Dataset records Start Marker

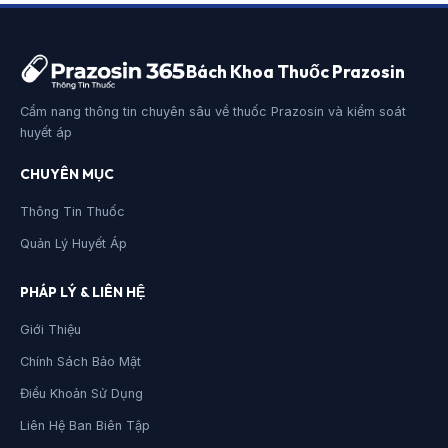
Bách Khoa Thuốc Prazosin
Cẩm nang thông tin chuyên sâu về thuốc Prazosin và kiểm soát
huyết áp
CHUYÊN MỤC
Thông Tin Thuốc
Quản Lý Huyết Áp
PHÁP LÝ & LIÊN HỆ
Giới Thiệu
Chính Sách Bảo Mật
Điều Khoản Sử Dụng
Liên Hệ Ban Biên Tập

Dataset records End Marker

What is being asked
Copy out exactly the lines running from the line with "PHÁP LÝ & LIÊN HỆ" to the end of the records, inclusive.

Response area
PHÁP LÝ & LIÊN HỆ
Giới Thiệu
Chính Sách Bảo Mật
Điều Khoản Sử Dụng
Liên Hệ Ban Biên Tập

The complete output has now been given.